Michael Reilly will always remember the sight of a headless Big Bird.
Reilly grew up in a theatrical family, and one day his mother invited him to the set of “Sesame Street” where he met the actor playing the yellow-feathered character up close.
“He removed the head, and that kind of sealed my fate. I was in love with puppets,” Reilly says.
But it took some time, and more than a few mechanical courses under his belt, before he embraced puppetry as a profession.
Reilly, Puppet Supervisor for the traveling Broadway version of “The Lion King
,” makes sure the gaggle of puppets which bring the story to life remain in perfect working order. He’s also there to help the actors, even those who may have never gotten within 10 yards of a puppet, handle the mechanical wonders with care.
The Toronto native studied to be a technician in college, learning how to rewire houses and fix cars along the way. He eventually fell into the family business where he worked on the wardrobe side of theater for 10 years. When the opportunity came along to be the puppet wrangler for “The Lion King’s” Canadian-based production, his unique skill set made him the right person for the job.
He worked on the Toronto-based version of the Tony Award winning musical for four years, and later oversaw the puppetry behind the stage version of “The Lord of the Rings.”
Now, he’s responsible for keeping the domestic version of the show in working order, using puppets modeled after the original creations by Michael Curry and show director Julie Taymor.
“Things are breaking every single day. Hopefully, they’re just tiny adjustment,” says Reilly, he keeps in contact with two puppeteer colleagues via radio communicators. “We walk around, waiting for something to happen.”

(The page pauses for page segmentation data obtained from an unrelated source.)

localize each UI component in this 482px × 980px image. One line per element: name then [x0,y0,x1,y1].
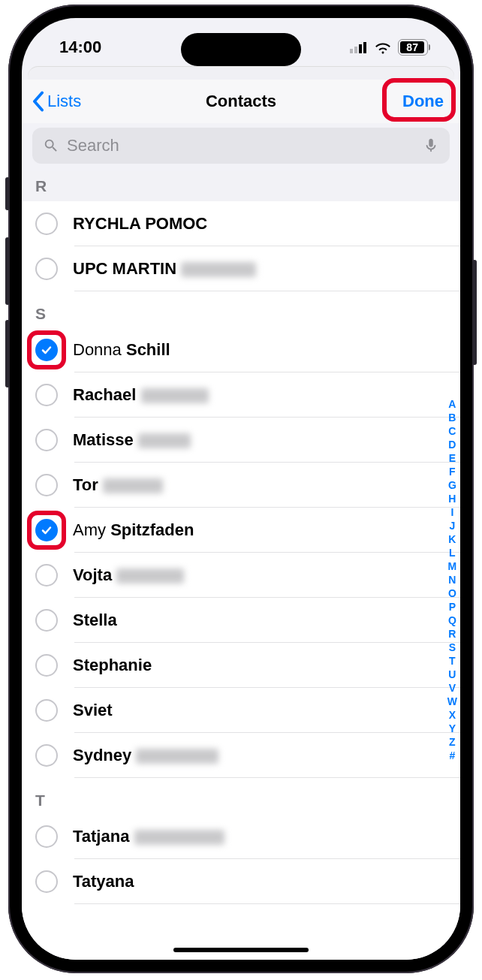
alphabet-index[interactable]: ABCDEFGHIJKLMNOPQRSTUVWXYZ# [447,398,457,762]
search-bar[interactable] [32,128,450,164]
index-letter[interactable]: C [447,425,457,438]
contact-row[interactable]: Tatjana [22,814,460,859]
index-letter[interactable]: M [447,560,457,573]
contact-row[interactable]: Sydney [22,733,460,778]
checkbox-checked-icon[interactable] [35,519,58,541]
power-button [472,260,477,365]
phone-frame: 14:00 87 Lists [8,5,474,973]
index-letter[interactable]: T [447,655,457,668]
checkbox-empty-icon[interactable] [35,213,58,235]
index-letter[interactable]: K [447,533,457,546]
checkbox-checked-icon[interactable] [35,339,58,361]
cellular-icon [350,41,368,53]
redacted-text [138,433,191,448]
contact-row[interactable]: Stephanie [22,643,460,688]
contact-name: Sviet [73,701,113,720]
index-letter[interactable]: X [447,709,457,722]
index-letter[interactable]: U [447,668,457,681]
index-letter[interactable]: O [447,587,457,600]
contact-row[interactable]: Stella [22,598,460,643]
checkbox-empty-icon[interactable] [35,609,58,632]
contact-name: Tatyana [73,872,134,891]
contact-row[interactable]: Tatyana [22,859,460,904]
checkbox-empty-icon[interactable] [35,429,58,451]
mic-icon[interactable] [423,137,439,154]
wifi-icon [374,41,392,54]
contact-row[interactable]: Tor [22,463,460,508]
redacted-text [134,830,224,845]
contact-row[interactable]: Rachael [22,372,460,418]
dynamic-island [181,33,301,66]
index-letter[interactable]: G [447,479,457,492]
contact-name: UPC MARTIN [73,259,256,279]
done-button[interactable]: Done [396,89,450,114]
index-letter[interactable]: N [447,574,457,586]
back-button[interactable]: Lists [32,91,81,112]
chevron-left-icon [32,91,44,112]
search-icon [43,137,59,154]
search-input[interactable] [67,136,415,155]
index-letter[interactable]: J [447,520,457,532]
index-letter[interactable]: F [447,466,457,478]
section-header: S [22,291,460,327]
background-sheet [28,66,454,80]
contact-row[interactable]: Sviet [22,688,460,733]
index-letter[interactable]: L [447,547,457,559]
svg-rect-0 [350,49,353,53]
redacted-text [103,478,163,493]
section-header: T [22,778,460,814]
contact-row[interactable]: Amy Spitzfaden [22,508,460,553]
index-letter[interactable]: A [447,398,457,411]
section-header: R [22,171,460,201]
index-letter[interactable]: H [447,493,457,505]
contact-row[interactable]: UPC MARTIN [22,246,460,291]
index-letter[interactable]: Z [447,736,457,749]
index-letter[interactable]: V [447,682,457,695]
checkbox-empty-icon[interactable] [35,699,58,722]
redacted-text [116,568,184,583]
contact-row[interactable]: Matisse [22,418,460,463]
svg-rect-1 [354,47,357,53]
contact-name: RYCHLA POMOC [73,214,207,234]
index-letter[interactable]: I [447,506,457,519]
contact-name: Amy Spitzfaden [73,520,194,540]
status-indicators: 87 [350,39,430,56]
checkbox-empty-icon[interactable] [35,564,58,586]
checkbox-empty-icon[interactable] [35,744,58,767]
nav-bar: Lists Contacts Done [22,80,460,123]
checkbox-empty-icon[interactable] [35,258,58,280]
index-letter[interactable]: R [447,628,457,641]
index-letter[interactable]: S [447,641,457,654]
index-letter[interactable]: Y [447,722,457,735]
contact-name: Tor [73,475,163,495]
redacted-text [141,388,209,403]
checkbox-empty-icon[interactable] [35,870,58,893]
contacts-list[interactable]: RRYCHLA POMOCUPC MARTIN SDonna SchillRac… [22,171,460,960]
contact-row[interactable]: Donna Schill [22,327,460,372]
redacted-text [136,749,218,764]
index-letter[interactable]: E [447,452,457,465]
redacted-text [181,262,256,277]
index-letter[interactable]: B [447,412,457,424]
contact-name: Tatjana [73,827,224,846]
contact-name: Stella [73,611,117,630]
screen: 14:00 87 Lists [22,18,460,960]
status-time: 14:00 [59,38,101,57]
back-label: Lists [47,92,81,111]
checkbox-empty-icon[interactable] [35,474,58,496]
checkbox-empty-icon[interactable] [35,825,58,848]
svg-rect-2 [359,44,362,53]
contact-name: Rachael [73,385,209,405]
index-letter[interactable]: # [447,749,457,762]
index-letter[interactable]: P [447,601,457,614]
contact-row[interactable]: Vojta [22,553,460,598]
index-letter[interactable]: Q [447,614,457,627]
index-letter[interactable]: W [447,695,457,708]
checkbox-empty-icon[interactable] [35,654,58,677]
index-letter[interactable]: D [447,439,457,451]
volume-down-button [5,320,10,387]
contact-row[interactable]: RYCHLA POMOC [22,201,460,246]
home-indicator[interactable] [173,948,309,952]
contact-name: Stephanie [73,656,152,675]
checkbox-empty-icon[interactable] [35,384,58,406]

“The Lion King” puppets run the gamut, from the bulky elephants to the tiny, sophisticated bird creations. The actor playing the villainous Scar must operate two hip-based motors through hand controls. The performer behind Zazu, the mischievous bird, is responsible for manipulating a mechanical hand puppet with very fine parts inside its head, like the levers that make its eyes blink.
Sometimes no amount of preparation can prepare Reilly for what happens on stage.
One night, the exuberant understudy playing Timone “literally ripped the head right off the puppet,” he recalls. “There was a disembodied head on his hand. That was pretty horrifying.”
The actors in “The Lion King” must not only sing, dance and emote but be able to adequately work the show’s puppets in convincing fashion. That means Reilly and his team train them for weeks before they’re ready for their curtain call.
“We take someone with no puppetry training and build up those skills they need to have,” he says, be it teaching them to walk on giraffe stilts to learning how to operate three hand controls at the same time.
Touring with “The Lion King” allows Reilly to meet with talented puppeteers across the country, and he’s heartened to find so many gifted folks in his field. But he realizes today’s audiences sometimes crave the seamless effects show in movies to the more mechanical performances of your average puppeteer.
It’s one reason he’s glad the upcoming reboot of “The Muppets” film franchise doesn’t resort to computer-generated effects. It’s all about the puppets.
Reilly says puppetry gigs are harder to come by these days, one reason he’s glad to be a part of “The Lion King” show as it travels across the country.
“This is the pinnacle of puppetry work,” he says.